According to Bayamus, semantic poetry is based on words, words which are taken straight out of emotionally neutral dictionaries, sharp words which correspond exactly to normal exigencies of precision. In other words, each word which appears in the given source text is to be substituted for by its dictionary definition. Within the domain of this poetry, we do not say, for example, 'horse’, but rather 'a solid-hoofed, plant-eating domesticated mammal with a flowing mane and tail, used for riding, racing, and to carry and pull weights’. Readers of Bayamus will quickly realise that the entire story is written in this manner, using dictionary definitions – an exertion which carries with it strong comic effect, especially when simple objects of everyday use are described with lengthy formulations and cold terms, as if taken out of a dispute between academic physicists. The only things required for semantic poetry are the chosen text we wish to adapt, and a dictionary.

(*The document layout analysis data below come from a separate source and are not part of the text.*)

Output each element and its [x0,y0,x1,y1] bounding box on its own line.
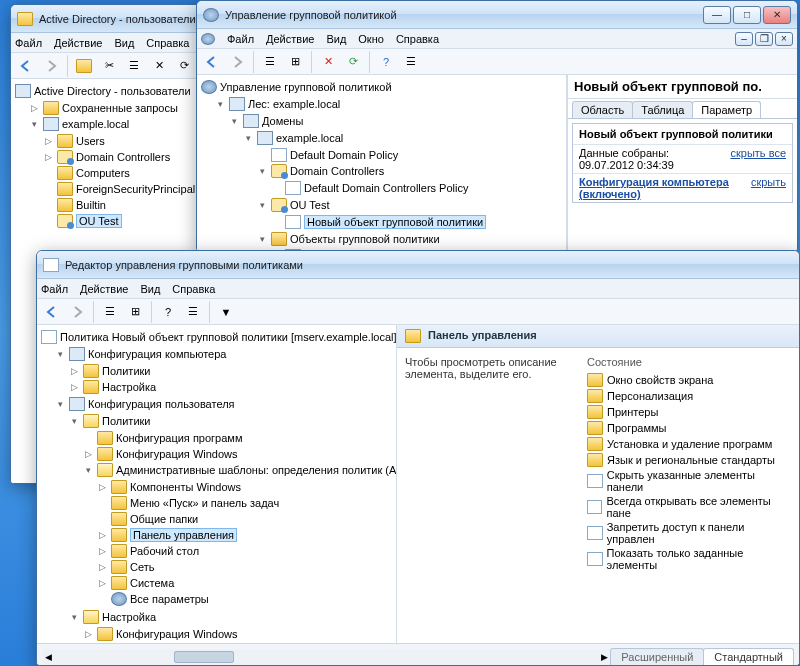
delete-icon[interactable]: ✕ [317,51,339,73]
menu-help[interactable]: Справка [172,283,215,295]
ddp[interactable]: Default Domain Policy [290,149,398,161]
gpos[interactable]: Объекты групповой политики [290,233,440,245]
help-icon[interactable]: ? [157,301,179,323]
tool-icon[interactable]: ⊞ [124,301,146,323]
menu-window[interactable]: Окно [358,33,384,45]
tree-node[interactable]: Все параметры [130,593,209,605]
mdi-close-button[interactable]: × [775,32,793,46]
collapse-icon[interactable]: ▾ [29,119,40,130]
up-icon[interactable] [73,55,95,77]
gpm-root[interactable]: Управление групповой политикой [220,81,392,93]
back-icon[interactable] [41,301,63,323]
tree-node[interactable]: Меню «Пуск» и панель задач [130,497,279,509]
menu-file[interactable]: Файл [227,33,254,45]
list-item[interactable]: Показать только заданные элементы [587,546,791,572]
hscroll-thumb[interactable] [174,651,234,663]
refresh-icon[interactable]: ⟳ [173,55,195,77]
menu-view[interactable]: Вид [114,37,134,49]
tab-scope[interactable]: Область [572,101,633,118]
expand-icon[interactable]: ▷ [29,103,40,114]
ou-test[interactable]: OU Test [290,199,330,211]
list-item[interactable]: Всегда открывать все элементы пане [587,494,791,520]
tab-settings[interactable]: Параметр [692,101,761,118]
node-dc[interactable]: Domain Controllers [76,151,170,163]
list-item[interactable]: Язык и региональные стандарты [587,452,791,468]
refresh-icon[interactable]: ⟳ [342,51,364,73]
ddcp[interactable]: Default Domain Controllers Policy [304,182,468,194]
filter-icon[interactable]: ▼ [215,301,237,323]
list-item[interactable]: Персонализация [587,388,791,404]
node-users[interactable]: Users [76,135,105,147]
tree-node[interactable]: Компоненты Windows [130,481,241,493]
tool-icon[interactable]: ☰ [400,51,422,73]
ad-root[interactable]: Active Directory - пользователи [34,85,191,97]
cc-policies[interactable]: Политики [102,365,151,377]
uc-settings[interactable]: Настройка [102,611,156,623]
gpm-domain[interactable]: example.local [276,132,343,144]
menu-action[interactable]: Действие [80,283,128,295]
menu-action[interactable]: Действие [266,33,314,45]
tab-table[interactable]: Таблица [632,101,693,118]
tab-standard[interactable]: Стандартный [703,648,794,665]
new-gpo[interactable]: Новый объект групповой политики [304,215,486,229]
node-outest[interactable]: OU Test [76,214,122,228]
gpm-menubar[interactable]: Файл Действие Вид Окно Справка – ❐ × [197,29,797,49]
menu-view[interactable]: Вид [140,283,160,295]
back-icon[interactable] [15,55,37,77]
menu-file[interactable]: Файл [15,37,42,49]
ad-domain[interactable]: example.local [62,118,129,130]
menu-action[interactable]: Действие [54,37,102,49]
forward-icon[interactable] [40,55,62,77]
node-builtin[interactable]: Builtin [76,199,106,211]
props-icon[interactable]: ☰ [123,55,145,77]
back-icon[interactable] [201,51,223,73]
uc-policies[interactable]: Политики [102,415,151,427]
tool-icon[interactable]: ☰ [99,301,121,323]
maximize-button[interactable]: □ [733,6,761,24]
ad-menubar[interactable]: Файл Действие Вид Справка [11,33,214,53]
cut-icon[interactable]: ✂ [98,55,120,77]
domains[interactable]: Домены [262,115,303,127]
ad-titlebar[interactable]: Active Directory - пользователи и к [11,5,214,33]
tree-node[interactable]: Сеть [130,561,154,573]
tool-icon[interactable]: ☰ [182,301,204,323]
node-computers[interactable]: Computers [76,167,130,179]
gpm-titlebar[interactable]: Управление групповой политикой — □ ✕ [197,1,797,29]
list-item[interactable]: Программы [587,420,791,436]
delete-icon[interactable]: ✕ [148,55,170,77]
computer-config[interactable]: Конфигурация компьютера [88,348,226,360]
list-item[interactable]: Установка и удаление программ [587,436,791,452]
forward-icon[interactable] [66,301,88,323]
list-item[interactable]: Окно свойств экрана [587,372,791,388]
help-icon[interactable]: ? [375,51,397,73]
close-button[interactable]: ✕ [763,6,791,24]
gpe-window[interactable]: Редактор управления групповыми политикам… [36,250,800,666]
uc-set-winconfig[interactable]: Конфигурация Windows [116,628,238,640]
tool-icon[interactable]: ☰ [259,51,281,73]
hide-link[interactable]: скрыть [751,176,786,200]
gpe-menubar[interactable]: Файл Действие Вид Справка [37,279,799,299]
node-win-config[interactable]: Конфигурация Windows [116,448,238,460]
forward-icon[interactable] [226,51,248,73]
tree-node[interactable]: Панель управления [130,528,237,542]
minimize-button[interactable]: — [703,6,731,24]
list-item[interactable]: Скрыть указанные элементы панели [587,468,791,494]
tab-extended[interactable]: Расширенный [610,648,704,665]
node-admtpl[interactable]: Административные шаблоны: определения по… [116,464,397,476]
gpe-tree[interactable]: Политика Новый объект групповой политики… [37,325,397,643]
gpe-titlebar[interactable]: Редактор управления групповыми политикам… [37,251,799,279]
tool-icon[interactable]: ⊞ [284,51,306,73]
mdi-max-button[interactable]: ❐ [755,32,773,46]
menu-view[interactable]: Вид [326,33,346,45]
hide-all-link[interactable]: скрыть все [731,147,787,171]
mdi-min-button[interactable]: – [735,32,753,46]
gpm-tree[interactable]: Управление групповой политикой ▾Лес: exa… [197,75,567,251]
rpane-list[interactable]: Состояние Окно свойств экранаПерсонализа… [587,356,791,572]
list-item[interactable]: Принтеры [587,404,791,420]
menu-help[interactable]: Справка [146,37,189,49]
computer-config-link[interactable]: Конфигурация компьютера (включено) [579,176,751,200]
tree-node[interactable]: Общие папки [130,513,198,525]
dc[interactable]: Domain Controllers [290,165,384,177]
list-item[interactable]: Запретить доступ к панели управлен [587,520,791,546]
tree-node[interactable]: Рабочий стол [130,545,199,557]
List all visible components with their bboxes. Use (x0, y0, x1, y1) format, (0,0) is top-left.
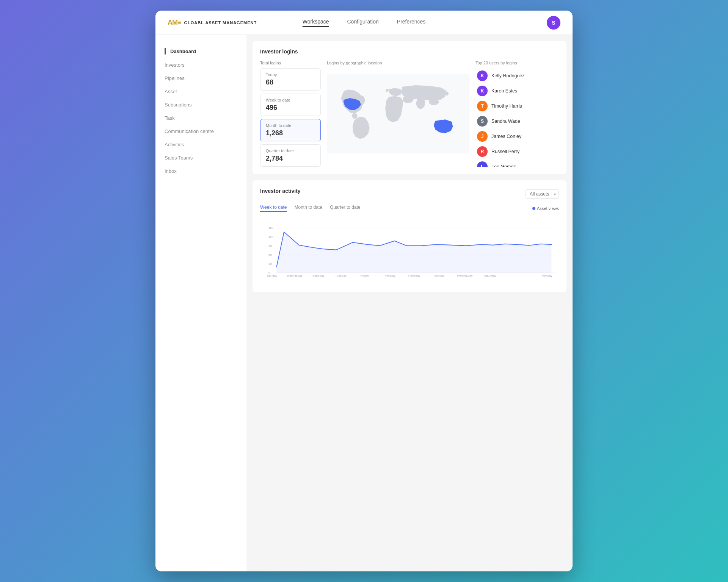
investor-logins-card: Investor logins Total logins Today 68 We… (253, 41, 566, 174)
main-layout: Dashboard Investors Pipelines Asset Subs… (155, 35, 573, 571)
sidebar-item-task[interactable]: Task (155, 111, 246, 125)
svg-text:30: 30 (268, 262, 272, 266)
content-area: Investor logins Total logins Today 68 We… (246, 35, 573, 571)
top-users-list: K Kelly Rodriguez K Karen Estes T Timoth… (475, 68, 559, 167)
sidebar-item-sales-teams[interactable]: Sales Teams (155, 151, 246, 164)
sidebar-item-inbox[interactable]: Inbox (155, 164, 246, 178)
activity-title: Investor activity (260, 188, 301, 194)
logo-area: AM≡ GLOABL ASSET MANAGEMENT (168, 19, 257, 27)
svg-text:120: 120 (268, 235, 274, 239)
tab-month-to-date[interactable]: Month to date (295, 205, 322, 212)
nav-configuration[interactable]: Configuration (347, 19, 379, 27)
user-name-russell: Russell Perry (491, 149, 519, 154)
stat-quarter-value: 2,784 (266, 155, 315, 163)
list-item: K Kelly Rodriguez (475, 68, 559, 83)
legend-dot (532, 207, 535, 210)
svg-text:90: 90 (268, 244, 272, 248)
svg-text:Sunday: Sunday (267, 274, 277, 277)
sidebar-item-subscriptions[interactable]: Subsriptions (155, 98, 246, 111)
list-item: S Sandra Wade (475, 114, 559, 129)
stat-quarter-label: Quarter to date (266, 149, 315, 153)
user-avatar-russell: R (477, 146, 488, 157)
stat-today-value: 68 (266, 78, 315, 86)
map-title: Logins by geographic location (327, 61, 469, 65)
logo-icon: AM≡ (168, 19, 181, 27)
svg-text:Thursday: Thursday (408, 274, 420, 277)
asset-select[interactable]: All assets (526, 189, 559, 199)
total-logins-label: Total logins (260, 61, 321, 65)
user-avatar-sandra: S (477, 116, 488, 127)
nav-preferences[interactable]: Preferences (397, 19, 425, 27)
svg-text:Saturday: Saturday (484, 274, 496, 277)
stat-today: Today 68 (260, 68, 321, 91)
stat-today-label: Today (266, 72, 315, 77)
svg-text:Tuesday: Tuesday (335, 274, 347, 277)
activity-tabs: Week to date Month to date Quarter to da… (260, 205, 361, 212)
stat-month: Month to date 1,268 (260, 119, 321, 141)
svg-text:Monday: Monday (385, 274, 395, 277)
investor-logins-title: Investor logins (260, 48, 559, 55)
user-avatar-james: J (477, 131, 488, 142)
investor-activity-card: Investor activity All assets Week to dat… (253, 180, 566, 292)
logo-text: GLOABL ASSET MANAGEMENT (184, 20, 257, 25)
asset-select-wrap: All assets (526, 189, 559, 199)
world-map (327, 68, 469, 159)
chart-legend: Asset views (532, 206, 559, 211)
map-svg (327, 74, 469, 154)
top-users-title: Top 20 users by logins (475, 61, 559, 65)
svg-text:Wednesday: Wednesday (287, 274, 303, 277)
list-item: R Russell Perry (475, 144, 559, 159)
list-item: J James Conley (475, 129, 559, 144)
stat-week-label: Week to date (266, 98, 315, 102)
user-avatar-karen: K (477, 86, 488, 96)
svg-text:150: 150 (268, 226, 274, 230)
map-column: Logins by geographic location (327, 61, 469, 167)
stat-week: Week to date 496 (260, 94, 321, 116)
svg-text:Wednesday: Wednesday (457, 274, 473, 277)
svg-text:60: 60 (268, 253, 272, 257)
stat-month-label: Month to date (266, 123, 315, 128)
sidebar-item-pipelines[interactable]: Pipelines (155, 72, 246, 85)
user-name-sandra: Sandra Wade (491, 119, 520, 124)
total-logins-column: Total logins Today 68 Week to date 496 (260, 61, 321, 167)
sidebar-item-activities[interactable]: Activities (155, 138, 246, 151)
legend-label: Asset views (537, 206, 559, 211)
user-name-lee: Lee Gomez (491, 164, 516, 167)
sidebar-item-dashboard[interactable]: Dashboard (155, 44, 246, 58)
user-name-timothy: Timothy Harris (491, 103, 522, 109)
stat-week-value: 496 (266, 104, 315, 112)
stat-month-value: 1,268 (266, 129, 315, 137)
chart-area: 150 120 90 60 30 0 (260, 216, 559, 285)
svg-text:Saturday: Saturday (312, 274, 325, 277)
activity-header: Investor activity All assets (260, 188, 559, 200)
user-name-james: James Conley (491, 134, 521, 139)
top-users-column: Top 20 users by logins K Kelly Rodriguez… (475, 61, 559, 167)
user-avatar-kelly: K (477, 70, 488, 81)
chart-svg: 150 120 90 60 30 0 (260, 216, 559, 285)
list-item: K Karen Estes (475, 83, 559, 99)
app-header: AM≡ GLOABL ASSET MANAGEMENT Workspace Co… (155, 11, 573, 35)
sidebar-item-investors[interactable]: Investors (155, 58, 246, 72)
sidebar-item-communication[interactable]: Communication centre (155, 125, 246, 138)
stat-quarter: Quarter to date 2,784 (260, 144, 321, 167)
user-avatar[interactable]: S (547, 16, 560, 30)
svg-text:Friday: Friday (361, 274, 369, 277)
user-name-karen: Karen Estes (491, 88, 517, 94)
user-avatar-timothy: T (477, 101, 488, 111)
tab-quarter-to-date[interactable]: Quarter to date (330, 205, 361, 212)
list-item: L Lee Gomez (475, 159, 559, 167)
total-logins-stats: Today 68 Week to date 496 Month to date … (260, 68, 321, 167)
header-nav: Workspace Configuration Preferences (303, 19, 426, 27)
tab-week-to-date[interactable]: Week to date (260, 205, 287, 212)
logins-grid: Total logins Today 68 Week to date 496 (260, 61, 559, 167)
svg-text:Sunday: Sunday (434, 274, 444, 277)
nav-workspace[interactable]: Workspace (303, 19, 329, 27)
list-item: T Timothy Harris (475, 99, 559, 114)
user-name-kelly: Kelly Rodriguez (491, 73, 525, 78)
sidebar: Dashboard Investors Pipelines Asset Subs… (155, 35, 246, 571)
svg-text:Monday: Monday (541, 274, 552, 277)
sidebar-item-asset[interactable]: Asset (155, 85, 246, 98)
user-avatar-lee: L (477, 161, 488, 167)
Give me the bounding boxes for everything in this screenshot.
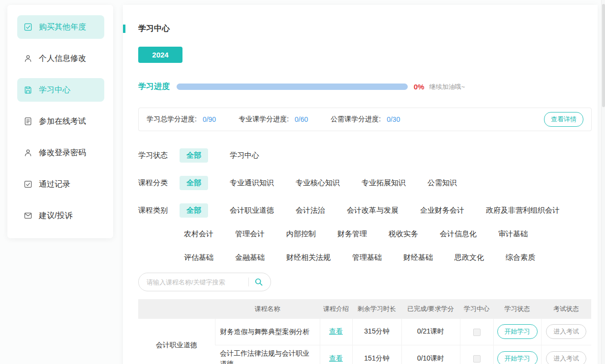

…and definition literature
During this time, artists of the OuLiPo group were developing an identical literary invention but giving it a name of their own, ‘definition literature’. It was introduced by Raymond Queneau. One of its most prominent inventions was the literature developed by Georges Perec and Marcel Bénabou, as part of which the practice of transcribing given terms into other terms also seeks to achieve a pre-determined goal, such as to change the style or transform an idea included in the given fragment. The technique even allowed one to reconstruct an entirely different quotation starting from a selected text.
Below is an example taken from the OuLiPo Compendium, (edited by Harry Mathews & Alastair Brotchie, Revised & Updated, Atlas Press, London, 2011 pg. 227):
'A time of a adversity befalleth us like hidden water issuing distantly from the earth.'
(The Book of Ecclesiastes)
Thanks to the transformations guided by dictionary definitions, the above terms allow us to apply the following substitutes:
time: period of gestation
adversity: condition marked by calamity
befall: impose by destiny
hidden: covert
water: any liquid organic secretion
issue: discharge
distant: aloof
earth: foxhole
And when we put together all of those substitutes, we come up with the following quote:
The period of gestation was a condition marked by calamity, covertly imposed by an aloof destiny. Amniotic fluid was discharged in a foxhole.
What do we find? It is a fragment of Simone de Beauvoir’s Second Sex! A mastery of language has rendered possible a real magician’s trick – a text from the Old Testament has been turned into a quotation from the manifesto of feminism. As you can deduce, this language game can go on forever, and the only limits are those of one’s own resources of knowledge.
OuLiPo’s other favourite and ongoing activity was historical work: searching for OuLiPo methods employed before OuLiPo was even founded. Such discovered past methods were wittily monikered 'plagiarism through anticipation’. For the members of OuLiPo, by this definition some of the plagiarists included Lewis Carroll, Edgar Allan Poe and Raymond Roussel.
The established rules of the OuLiPo milieu definitely include Stefan Themerson in this venerable circle.